Interview mit Börsenleiter der Kinderkulturbörse 2003 Claudius Beck:
Trottoir : Das große Treffen der Kinderkultur, die Kinderkulturbörse München findet nun zum 4. Mal statt. Da kann man nicht mehr von einer "Eintagsfliege" sprechen. Wie wird die Börse inzwischen von Künstlern, Agenturen und Veranstaltern angenommen?
Claudius Beck : Die Börse wurde von Anfang an gut aufgenommen als Umschlagplatz für Kinderproduktionen, als Börse, bei der die Kinderkünstler nicht nur Mauerblümchen sind und nur Stände belegen können. Bei uns gibt es den besten Überblick für Veranstalter im Bereich Kindertheater, Kindermusik und Kinderanimation. Und dass bei dieser Kulturbörse ausgezeichnete Produktionen zu sehen sind, hat sich das auch bei den Veranstaltern herumgesprochen. Wo sonst können sie an zwei Tagen 25 verschiedene Produktionen sehen. Die Hälfte der Zuschauer sind Kinder, damit eine echte Atmosphäre entsteht und die prüfenden, abwartenden Veranstalter eine Entscheidungshilfe haben.

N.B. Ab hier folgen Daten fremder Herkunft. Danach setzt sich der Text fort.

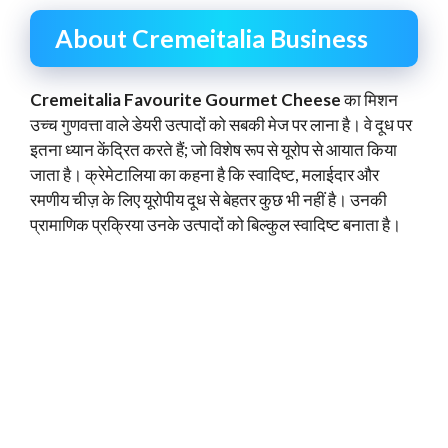
About Cremeitalia Business
Cremeitalia Favourite Gourmet Cheese
का मिशन
उच्च गुणवत्ता वाले डेयरी उत्पादों को सबकी मेज पर लाना है। वे दूध पर
इतना ध्यान केंद्रित करते हैं; जो विशेष रूप से यूरोप से आयात किया
जाता है। क्रेमेटालिया का कहना है कि स्वादिष्ट, मलाईदार और
रमणीय चीज़ के लिए यूरोपीय दूध से बेहतर कुछ भी नहीं है। उनकी
प्रामाणिक प्रक्रिया उनके उत्पादों को बिल्कुल स्वादिष्ट बनाता है।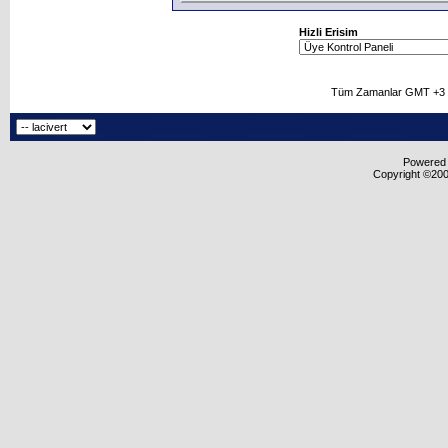
Hizli Erisim
Tüm Zamanlar GMT +3 O
Powered b
Copyright ©2000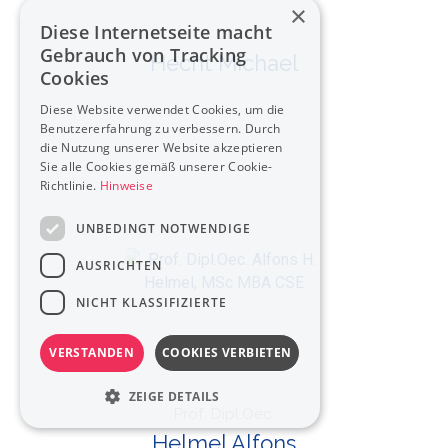
×
Diese Internetseite macht
Dr.
Gebrauch von Tracking
Hecht Michael
Cookies
Diese Website verwendet Cookies, um die
Benutzererfahrung zu verbessern. Durch
die Nutzung unserer Website akzeptieren
Sie alle Cookies gemäß unserer Cookie-
Richtlinie.
Hinweise
UNBEDINGT NOTWENDIGE
AUSRICHTEN
NICHT KLASSIFIZIERTE
VERSTANDEN
COOKIES VERBIETEN
ZEIGE DETAILS
Prof. Dipl.Oec.
Helmel Alfons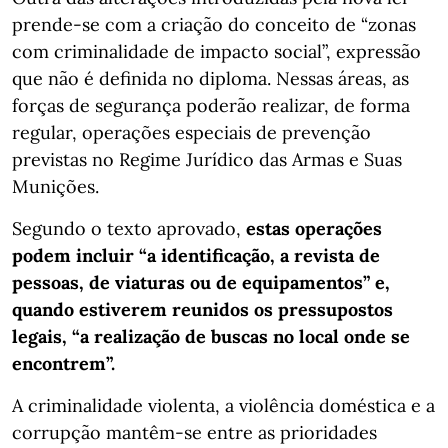
prende-se com a criação do conceito de “zonas
com criminalidade de impacto social”, expressão
que não é definida no diploma. Nessas áreas, as
forças de segurança poderão realizar, de forma
regular, operações especiais de prevenção
previstas no Regime Jurídico das Armas e Suas
Munições.
Segundo o texto aprovado,
estas operações
podem incluir “a identificação, a revista de
pessoas, de viaturas ou de equipamentos” e,
quando estiverem reunidos os pressupostos
legais, “a realização de buscas no local onde se
encontrem”.
A criminalidade violenta, a violência doméstica e a
corrupção mantêm-se entre as prioridades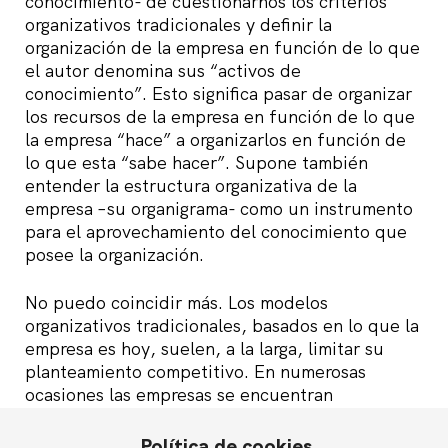
conocimiento- de cuestionarnos los criterios
organizativos tradicionales y definir la
organización de la empresa en función de lo que
el autor denomina sus “activos de
conocimiento”. Esto significa pasar de organizar
los recursos de la empresa en función de lo que
la empresa “hace” a organizarlos en función de
lo que esta “sabe hacer”. Supone también
entender la estructura organizativa de la
empresa –su organigrama- como un instrumento
para el aprovechamiento del conocimiento que
posee la organización.
No puedo coincidir más. Los modelos
organizativos tradicionales, basados en lo que la
empresa es hoy, suelen, a la larga, limitar su
planteamiento competitivo. En numerosas
ocasiones las empresas se encuentran
encorsetadas para ir más allá de los mercados o
productos en los que compiten, con lo que su
Política de cookies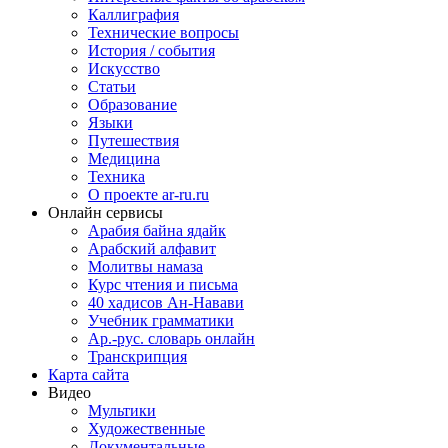
Каллиграфия
Технические вопросы
История / события
Искусство
Статьи
Образование
Языки
Путешествия
Медицина
Техника
О проекте ar-ru.ru
Онлайн сервисы
Арабия байна ядайк
Арабский алфавит
Молитвы намаза
Курс чтения и письма
40 хадисов Ан-Навави
Учебник грамматики
Ар.-рус. словарь онлайн
Транскрипция
Карта сайта
Видео
Мультики
Художественные
Документальные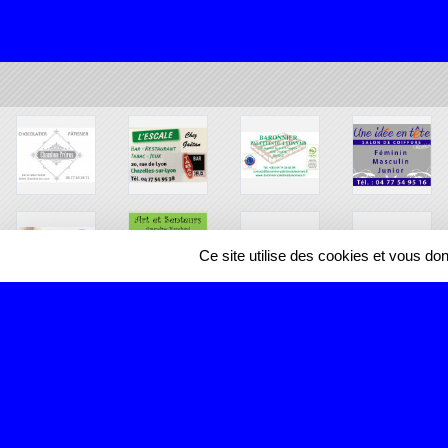
Ce site utilise des cookies et vous do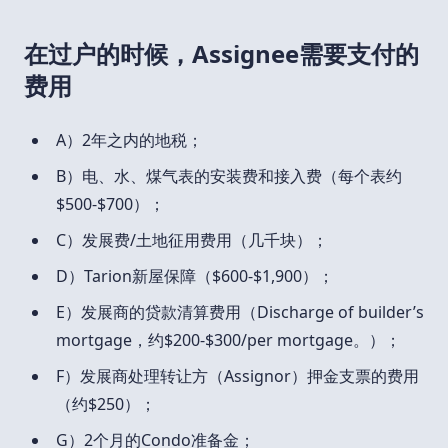
在过户的时候，Assignee需要支付的
费用
A）2年之内的地税；
B）电、水、煤气表的安装费和接入费（每个表约
$500-$700）；
C）发展费/土地征用费用（几千块）；
D）Tarion新屋保障（$600-$1,900）；
E）发展商的贷款清算费用（Discharge of builder’s
mortgage，约$200-$300/per mortgage。）；
F）发展商处理转让方（Assignor）押金支票的费用
（约$250）；
G）2个月的Condo准备金；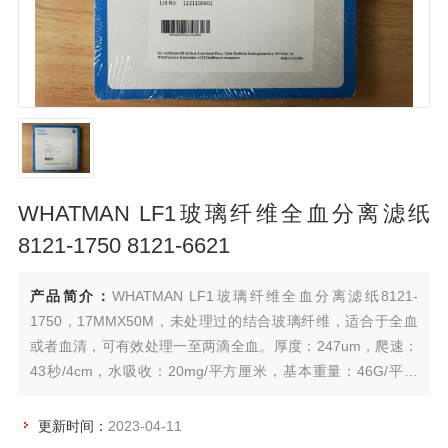
WHATMAN LF1玻璃纤维全血分离滤纸
8121-1750 8121-6621
产品简介：
WHATMAN LF1玻璃纤维全血分离滤纸8121-
1750，17MMX50M，未处理过的结合玻璃纤维，适合于全血
或者血清，可有效处理一至两滴全血。厚度：247um，爬速：
43秒/4cm，水吸收：20mg/平方厘米，基本重量：46G/平方
米，Z小血液体积：20ul，分离器面积：0.59平方厘米（为Z小
体积的分离面积）。
更新时间：
2023-04-11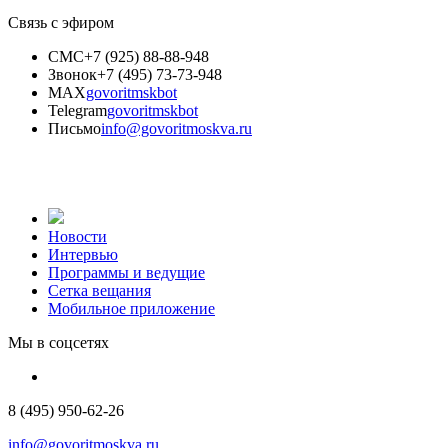
Связь с эфиром
СМС
+7 (925) 88-88-948
Звонок
+7 (495) 73-73-948
MAX
govoritmskbot
Telegram
govoritmskbot
Письмо
info@govoritmoskva.ru
Новости
Интервью
Программы и ведущие
Сетка вещания
Мобильное приложение
Мы в соцсетях
8 (495) 950-62-26
info@govoritmoskva.ru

T : Kinderkultur ist ja mindestens so vielfältig wie die Programme für die Großen. Welche Trends gibt dort zur Zeit?
Claudius Beck : Der Trend geht zum qualitativ hochwertigen, phantasievollen Programm. Die Theater, egal ob Figurentheater oder Personentheater oder auch die Musiker machen sich sehr viel Gedanken und Arbeit. Ausgefallene Programme, die mit viel Liebe und Können gemacht sind, setzen sich durch. Schlecht gemachte Kinderstücke haben auf Dauer keine Chancen. Das erkennen die Kinder und die Veranstalter.
T : Manche Aufführungen setzen inzwischen zu 100 % auf die Bekanntheit durch das Fernsehen, z.B. die diesjährige Sesamstraßen-Deutschlandtournee, die im Frühjahr in Hamburg startete (Trottoir berichtete) oder die Dauerbrenner Pumuckl, Käpt´n Blaubär, Biene Maya und die vielen Veranstaltungen mit "Der Maus". Haben Künstler mit eigenen Figuren und Geschichten dadurch einen Nachteil bei den Kindern oder bei den Veranstaltern, die ja gerne auf Experimente verzichten?
Claudius Beck : Die Stadthallenveranstalter setzen vielfach auf bekannte Namen wie Astrid Lindgreen, Petersson & Findus oder Janosch. Diese Themen sind wichtig, weil dafür auch Zuschauer gewonnen werden, die sonst nicht zur Veranstaltung kommen. Der engagierte Kinderkulturveranstalter macht aber eine vielfältigeres Programm und greift dann unter anderem auch auf bekannte Namen.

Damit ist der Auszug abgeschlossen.